---- DATA FOR ANALYSIS

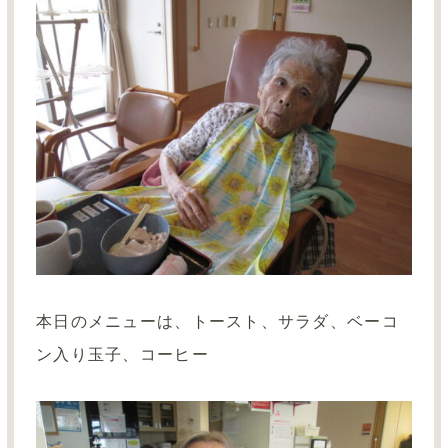
本日のメニューは、トースト、サラダ、ベーコ
ン入り玉子、コーヒー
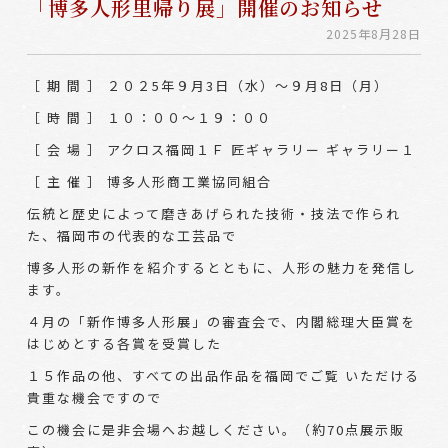
「博多人形里帰り展」開催のお知らせ
2025年8月28日
［ 期 間 ］ ２０２5年９月3日（水）～９月8日（月）
［ 時 間 ］ １０：００～１９：００
［ 会 場 ］ アクロス福岡１Ｆ 匠ギャラリー ギャラリー１
［ 主 催 ］ 博多人形商工業協同組合
伝統と歴史によって磨きあげられた技術・技法で作られ
た、福岡市の代表的な工芸品で
博多人形の新作を紹介するとともに、人形の魅力を発信し
ます。
４月の「新作博多人形展」の審査会で、内閣総理大臣賞を
はじめとする各賞を受賞した
１５作品の他、すべての出品作品を福岡でご覧 いただける
貴重な機会ですので
この機会に是非会場へお越しください。（約70点展示販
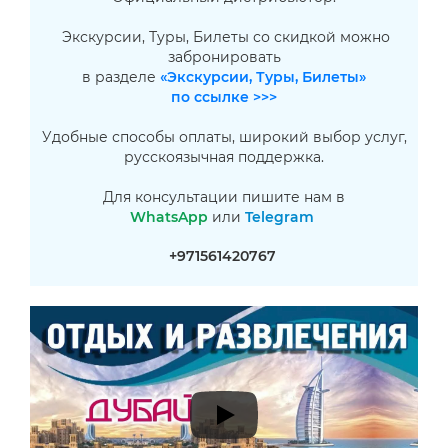
Экскурсии, Туры, Билеты со скидкой можно
забронировать
в разделе
«Экскурсии, Туры, Билеты»
по ссылке >>>
Удобные способы оплаты, широкий выбор услуг,
русскоязычная поддержка.
Для консультации пишите нам в
WhatsApp
или
Telegram
+971561420767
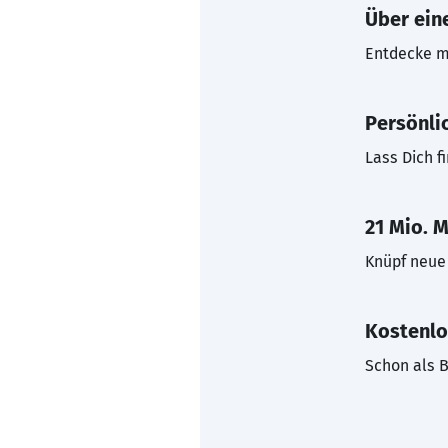
Über eine
Entdecke mi
Persönli
Lass Dich f
21 Mio. M
Knüpf neue 
Kostenlo
Schon als B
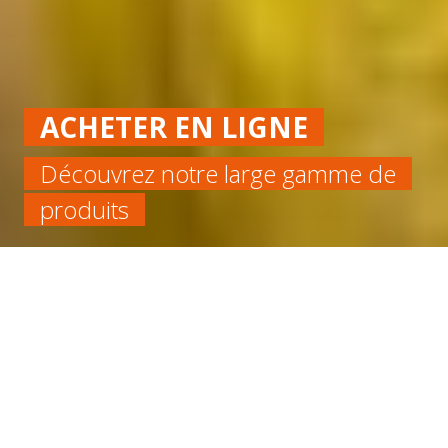
ACHETER EN LIGNE
Découvrez notre large gamme de
produits
Accueil
Alimentaire
ROULEAU SILICONE ROUGE 60SH FDA EP 4
LARGEUR 1200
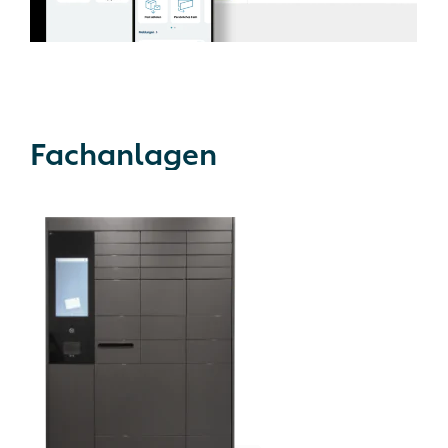
Fachanlagen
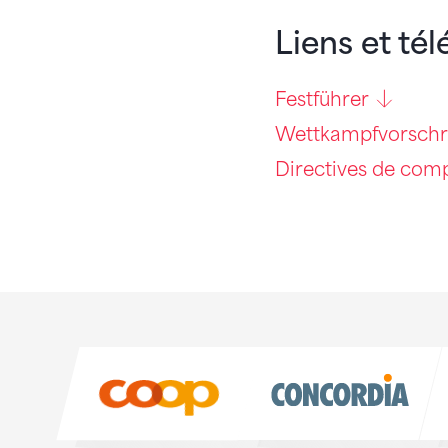
Liens et té
Festführer
Wettkampfvorschr
Directives de com
Sponsoren
Sponsoren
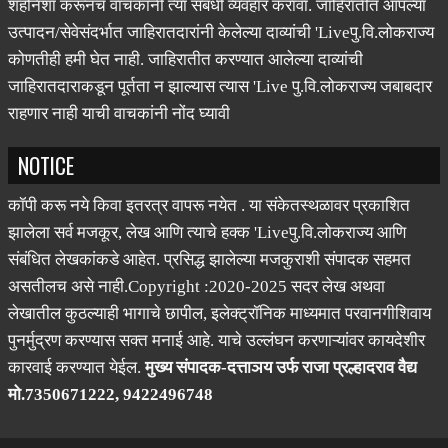
Live पु.वि.लोकराज्य मधून प्रसिद्ध होणाऱ्या जाहिरातीतील मजकुराची
शहनिशा करूनच वाचकांनी त्या संबंधी व्यवहार करावा. जाहिरातीत आपल्या
उत्पादन/सेवेसंदर्भात जाहिरातदारांनी केलेल्या दाव्यांची 'Liveपु.वि.लोकराज्य
कोणतीही हमी घेत नाही. जाहिरातीत करण्यात आलेल्या दाव्यांची
जाहिरातदाराकडून पूर्तता न झाल्यास त्यास 'Live पु.वि.लोकराज्य जबाबदार
राहणार नाही याची वाचकांनी नोंद घ्यावी
NOTICE
कॉपी करू नये किवा इतरत्र वापरू नयेत . या संकेतस्थळावर प्रकाशित
झालेला सर्व मजकूर, लेख आणि त्याचे हक्क 'Liveपु.वि.लोकराज्य आणि
संबंधित लेखकांकडे आहेत. प्रसिद्ध झालेल्या मजकुराशी संपादक सहमत
असतीलच असे नाही.Copyright :2020-2025 सदर लेख अथवा
लेखातील कुठल्याही भागाचे छापील, इलेक्ट्रॉनिक माध्यमात परवानगीशिवाय
पुनर्मुद्रण करण्यास सक्त मनाई आहे. याचे उल्लंघन करणाऱ्यांवर कायदेशीर
कारवाई करण्यात येईल.
मुख्य संपादक-दत्ताञय उर्फ राजा प्रल्हादराव वैद्य
मो.7350671222, 9422496748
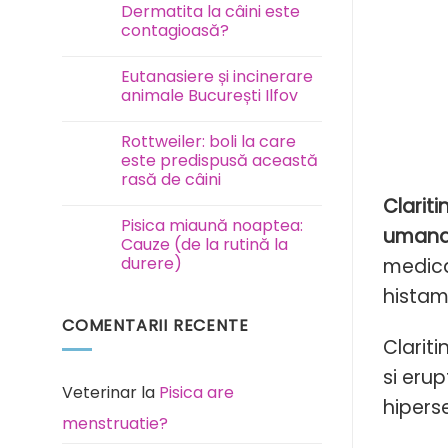
Test
Dermatita la câini este
FAVN
contagioasă?
la
câini
Niciun
și
comentariu
pisici
Eutanasiere și incinerare
la
Dermatita
animale București Ilfov
la
câini
Niciun
este
comentariu
Rottweiler: boli la care
contagioasă?
la
Eutanasiere
este predispusă această
și
rasă de câini
incinerare
animale
Niciun
Clarit
București
comentariu
Ilfov
Pisica miaună noaptea:
la
umana, 
Rottweiler:
Cauze (de la rutină la
boli
durere)
medica
la
care
Niciun
histam
este
comentariu
predispusă
la
această
COMENTARII RECENTE
Pisica
rasă
miaună
Clarit
de
noaptea:
câini
Cauze
si erup
(de
la
Veterinar
la
Pisica are
rutină
hipers
la
menstruatie?
durere)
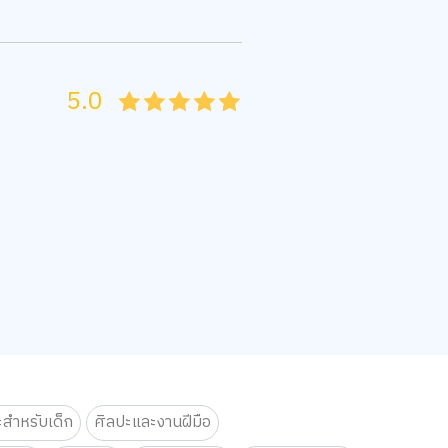
5.0
05
1
15
2
25
3
35
4
45
5
ะสำหรับเด็ก
ศิลปะและงานฝีมือ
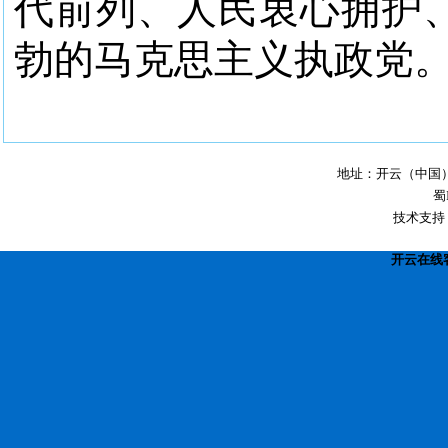
代前列、人民衷心拥护
勃的马克思主义执政党
地址：开云（中国）经
蜀
技术支持
开云在线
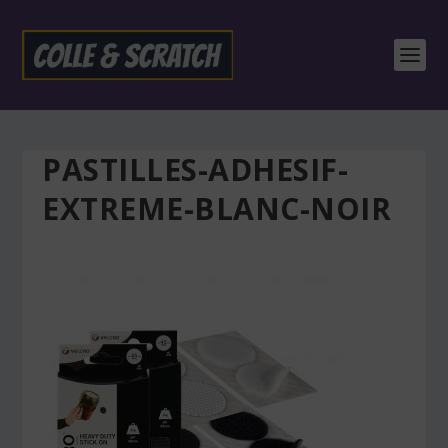
PASTILLES-ADHESIF-
EXTREME-BLANC-NOIR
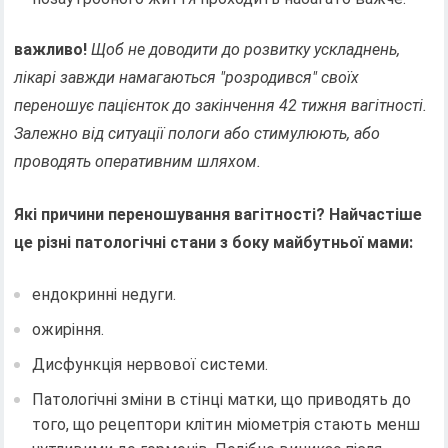
важливо!
Щоб не доводити до розвитку ускладнень,
лікарі завжди намагаються "розродився" своїх
переношує пацієнток до закінчення 42 тижня вагітності.
Залежно від ситуації пологи або стимулюють, або
проводять оперативним шляхом.
Які причини переношування вагітності? Найчастіше
це різні патологічні стани з боку майбутньої мами:
ендокринні недуги.
ожиріння.
Дисфункція нервової системи.
Патологічні зміни в стінці матки, що приводять до
того, що рецептори клітин міометрія стають менш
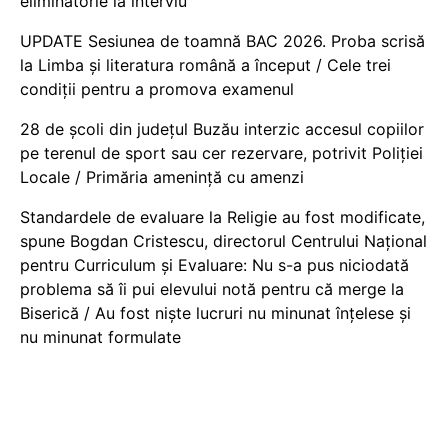
eliminatorie la interviu
UPDATE Sesiunea de toamnă BAC 2026. Proba scrisă
la Limba și literatura română a început / Cele trei
condiții pentru a promova examenul
28 de școli din județul Buzău interzic accesul copiilor
pe terenul de sport sau cer rezervare, potrivit Poliției
Locale / Primăria amenință cu amenzi
Standardele de evaluare la Religie au fost modificate,
spune Bogdan Cristescu, directorul Centrului Național
pentru Curriculum și Evaluare: Nu s-a pus niciodată
problema să îi pui elevului notă pentru că merge la
Biserică / Au fost niște lucruri nu minunat înțelese și
nu minunat formulate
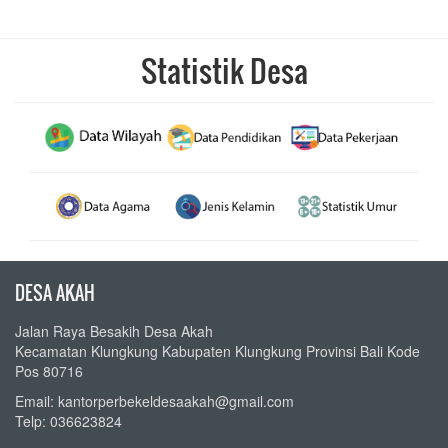
Statistik Desa
DESA AKAH
Jalan Raya Besakih Desa Akah
Kecamatan Klungkung Kabupaten Klungkung Provinsi Bali Kode
Pos 80716
Email: kantorperbekeldesaakah@gmail.com
Telp: 036623824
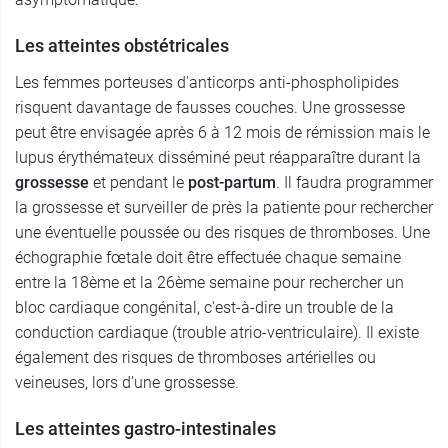
Les atteintes obstétricales
Les femmes porteuses d'anticorps anti-phospholipides
risquent davantage de fausses couches. Une grossesse
peut être envisagée après 6 à 12 mois de rémission mais le
lupus érythémateux disséminé peut réapparaître durant la
grossesse
et pendant le
post-partum
. Il faudra programmer
la grossesse et surveiller de près la patiente pour rechercher
une éventuelle poussée ou des risques de thromboses. Une
échographie fœtale doit être effectuée chaque semaine
entre la 18ème et la 26ème semaine pour rechercher un
bloc cardiaque congénital, c'est-à-dire un trouble de la
conduction cardiaque (trouble atrio-ventriculaire). Il existe
également des risques de thromboses artérielles ou
veineuses, lors d’une grossesse.
Les atteintes gastro-intestinales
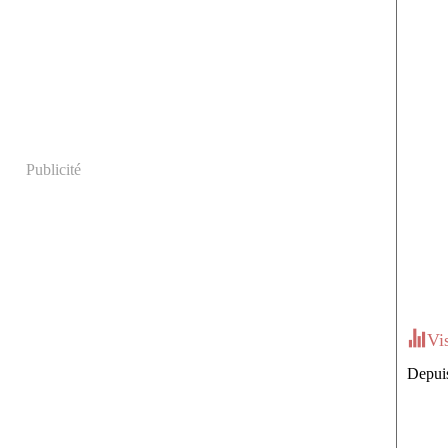
Publicité
Vi
Depuis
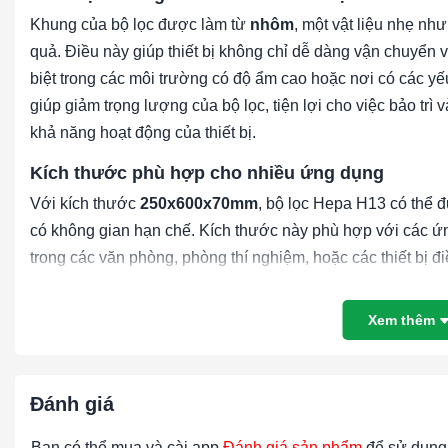
Khung của bộ lọc được làm từ
nhôm
, một vật liệu nhẹ nh
quả. Điều này giúp thiết bị không chỉ dễ dàng vận chuyển v
biệt trong các môi trường có độ ẩm cao hoặc nơi có các y
giúp giảm trọng lượng của bộ lọc, tiện lợi cho việc bảo tr
khả năng hoạt động của thiết bị.
Kích thước phù hợp cho nhiều ứng dụng
Với kích thước
250x600x70mm
, bộ lọc Hepa H13 có thể đ
có không gian hạn chế. Kích thước này phù hợp với các ứ
trong các văn phòng, phòng thí nghiệm, hoặc các thiết bị 
hiệu suất lọc, tạo ra diện tích bề mặt đủ lớn để loại bỏ h
giảm lưu lượng khí qua bộ lọc.
Xem thêm
Hiệu quả lọc tuyệt vời
Bộ lọc
HEPA H13
có khả năng loại bỏ đến 99.95% các hạt b
Đánh giá
bao gồm cả các vi khuẩn, vi rút, nấm mốc, và các chất gây 
trong việc làm sạch không khí trong các môi trường có yê
Bạn có thể mua và cài app
Đánh giá sản phẩm
để sử dụng 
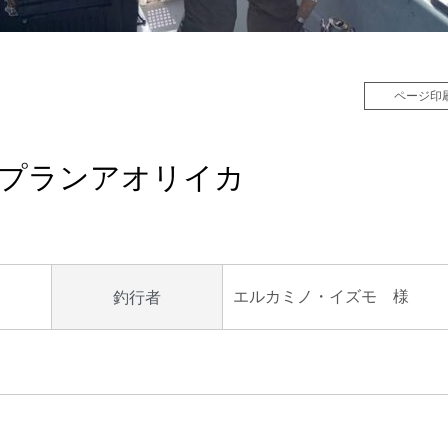
ページ印
ティップランアオリイカ
エルカミノ・イズモ 様
釣行者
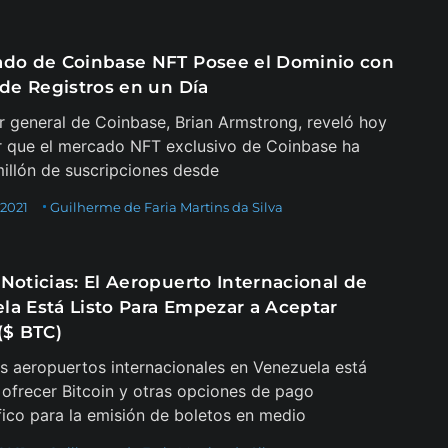
ado de Coinbase NFT Posee el Dominio con
 de Registros en un Día
or general de Coinbase, Brian Armstrong, reveló hoy
r que el mercado NFT exclusivo de Coinbase ha
millón de suscripciones desde
 2021
Guilherme de Faria Martins da Silva
Noticias: El Aeropuerto Internacional de
la Está Listo Para Empezar a Aceptar
($ BTC)
s aeropuertos internacionales en Venezuela está
a ofrecer Bitcoin y otras opciones de pago
fico para la emisión de boletos en medio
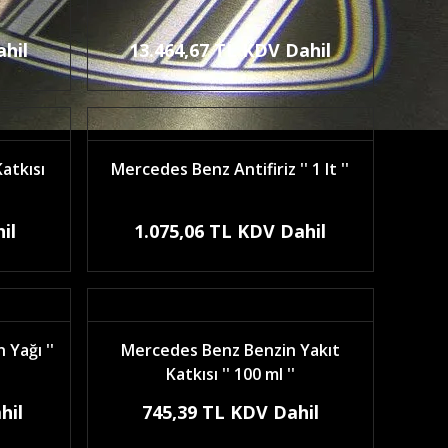
ahil
13.464,67 TL KDV Dahil
atkısı
Mercedes Benz Antifiriz '' 1 lt ''
il
1.075,06 TL KDV Dahil
Yağı ''
Mercedes Benz Benzin Yakıt
Katkısı '' 100 ml ''
hil
745,39 TL KDV Dahil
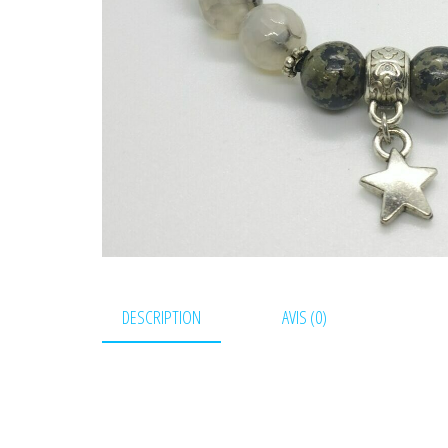
DESCRIPTION
AVIS (0)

--------

» **YOUR GOAL**
Copy each line holding "cardiaque" from the material above.

» **ANSWER SPACE**
bloc cardiaque congénital, c'est-à-dire un trouble de la
conduction cardiaque (trouble atrio-ventriculaire). Il existe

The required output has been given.